### [What needs to be done]
In your copy, reproduce the entries exactly as they are, minus the images.

### [Source data]
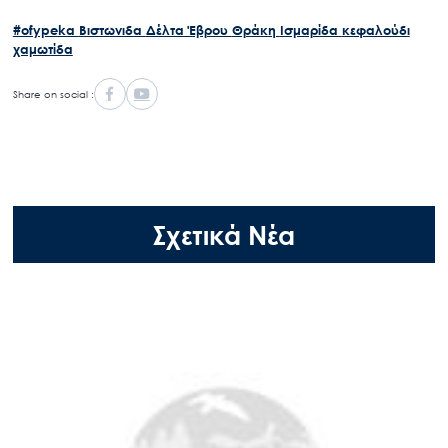
#ofypeka
Βιστωνιδα
Δέλτα Έβρου
Θράκη
Ισμαρίδα
κεφαλούδι
χαμωτίδα
Share on social :
Σχετικά Νέα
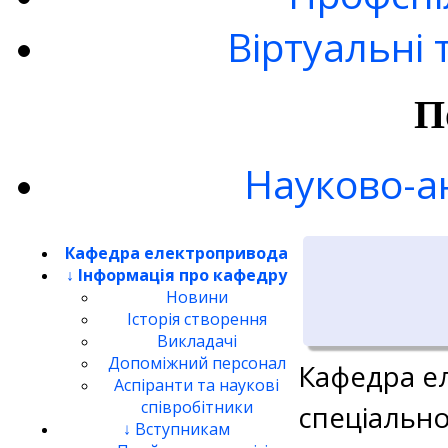
Віртуальні 
П
Науково-а
Кафедра електропривода
↓ Інформація про кафедру
Новини
Історія створення
Викладачі
Допоміжний персонал
Кафедра е
Аспіранти та наукові
співробітники
спеціально
↓ Вступникам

### [Solution to this exercise]
#ofypeka
Βιστωνιδα
Δέλτα Έβρου
Θράκη
Ισμαρίδα
κεφαλούδι
χαμωτίδα
Share on social :
Σχετικά Νέα
Віртуальні 
П
Науково-а
Кафедра електропривода
↓ Інформація про кафедру
Новини
Історія створення
Викладачі
Допоміжний персонал
Кафедра е
Аспіранти та наукові
співробітники
спеціально
↓ Вступникам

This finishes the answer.